On the enforcement front, OFAC took 14 public enforcement actions in 2025, with a focus on violations of Russian sanctions by US non-bank “gatekeepers,” such as private equity funds, real estate companies and attorneys. The total value of these enforcement actions was $266 million, with $215 million of that total representing OFAC’s penalty notice issued against GVA Capital.
Sanctions Program Developments
As part of the administration’s multi-agency effort to target cartels, OFAC designated numerous individuals and entities associated with cartels’ money-laundering and revenue diversification efforts, including designations focused on the cartels’ huachicol fuel theft and crude oil smuggling, arms trafficking, human trafficking, extortion and timeshare fraud schemes. OFAC continued this focus in early 2026, designating numerous persons related to a timeshare fraud network led by a Mexican cartel.
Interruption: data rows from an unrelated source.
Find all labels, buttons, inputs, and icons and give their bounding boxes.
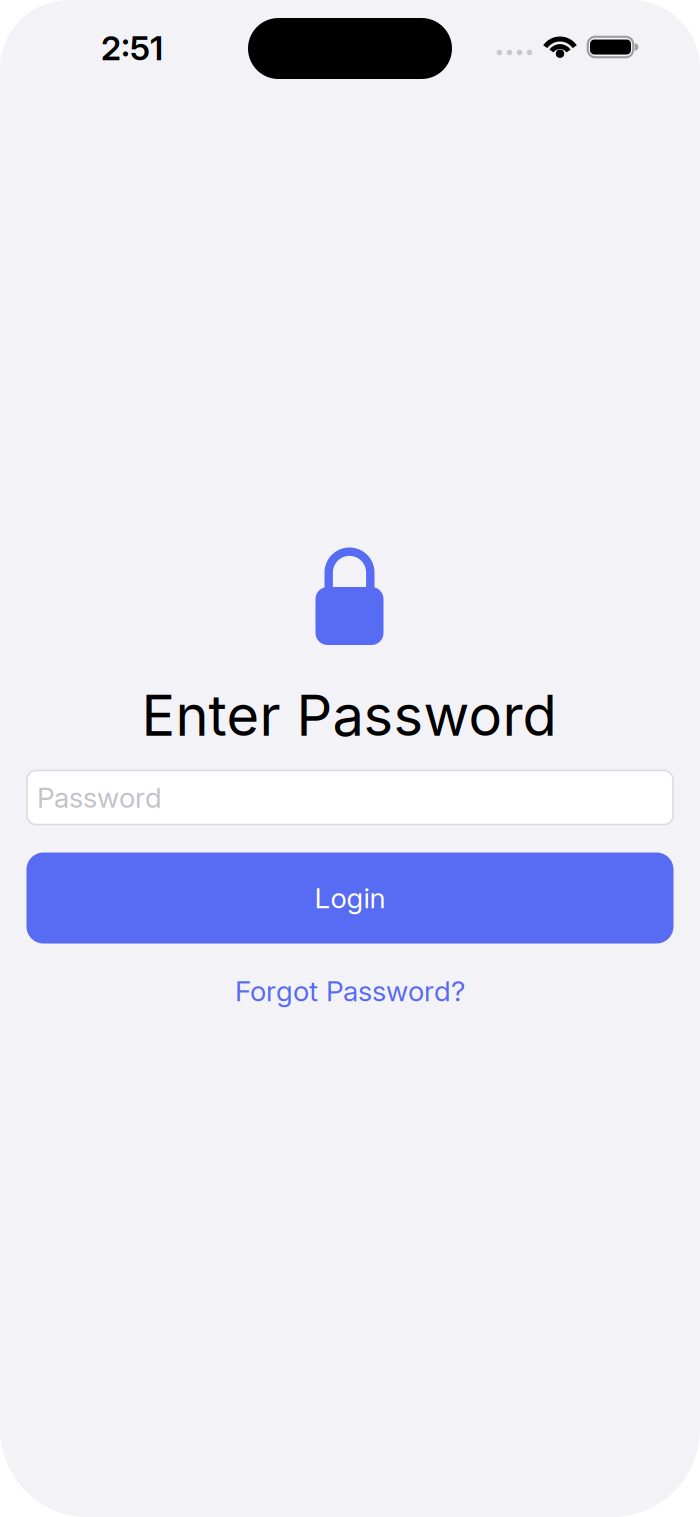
staticText: Password xyxy=(37,781,162,814)
button[interactable]: Login xyxy=(26,852,674,944)
button[interactable]: Forgot Password? xyxy=(235,974,465,1008)
staticText: 2:51 xyxy=(101,28,163,68)
button[interactable]: Password xyxy=(27,770,673,824)
staticText: Login xyxy=(314,882,386,914)
staticText: Forgot Password? xyxy=(235,974,465,1008)
staticText: Enter Password xyxy=(142,682,556,749)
The actions underscored that the administration is focused not only on the cartels’ narcotics activities but also on their alternative revenue sources.
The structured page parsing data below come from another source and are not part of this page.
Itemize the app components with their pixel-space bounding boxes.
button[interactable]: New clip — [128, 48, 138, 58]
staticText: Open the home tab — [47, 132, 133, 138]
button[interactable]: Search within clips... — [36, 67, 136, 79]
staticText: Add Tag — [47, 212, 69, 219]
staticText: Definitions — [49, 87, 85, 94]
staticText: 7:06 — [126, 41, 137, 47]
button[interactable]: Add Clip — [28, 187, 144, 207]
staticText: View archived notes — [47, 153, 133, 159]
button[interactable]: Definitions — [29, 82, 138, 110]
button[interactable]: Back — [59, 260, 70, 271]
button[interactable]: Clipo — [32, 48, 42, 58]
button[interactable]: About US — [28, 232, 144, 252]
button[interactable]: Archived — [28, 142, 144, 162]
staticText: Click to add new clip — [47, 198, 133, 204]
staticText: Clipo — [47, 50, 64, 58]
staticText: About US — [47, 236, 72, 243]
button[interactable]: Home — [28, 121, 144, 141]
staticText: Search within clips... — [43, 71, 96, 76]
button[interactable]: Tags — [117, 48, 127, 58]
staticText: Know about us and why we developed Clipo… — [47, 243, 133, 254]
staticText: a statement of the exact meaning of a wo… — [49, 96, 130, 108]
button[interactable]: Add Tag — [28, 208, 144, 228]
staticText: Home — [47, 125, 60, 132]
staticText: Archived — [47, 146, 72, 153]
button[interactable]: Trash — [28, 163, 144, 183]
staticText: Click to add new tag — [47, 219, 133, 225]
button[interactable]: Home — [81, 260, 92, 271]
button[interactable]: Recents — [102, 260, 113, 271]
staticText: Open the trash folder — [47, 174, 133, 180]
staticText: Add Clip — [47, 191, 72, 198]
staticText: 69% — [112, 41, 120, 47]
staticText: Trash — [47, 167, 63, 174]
Notably, in February 2025, the State Department designated a number of Mexican, Salvadoran and Venezuelan drug cartels — almost all of which were already sanctioned by OFAC under counternarcotics authorities — as foreign terrorist organizations (FTOs), and specially designated global terrorists (SDGTs). These unprecedented FTO designations expose companies and financial institutions that operate in Latin America where cartels play significant roles in the licit and illicit economies to heightened risks of criminal and civil liability. For its part, the DOJ has prioritized the “total elimination” of cartels and transnational criminal organizations and has reassigned prosecutors and made organization changes to further this priority.
Utilizing its counter-narcotics authorities, OFAC also targeted the regimes of Venezuela and Colombia. In October 2025, OFAC added Colombian President Gustavo Francisco Petro Urrego to the SDN List and in December 2025 it imposed sanctions on associates of then-President Maduro (himself sanctioned since 2019).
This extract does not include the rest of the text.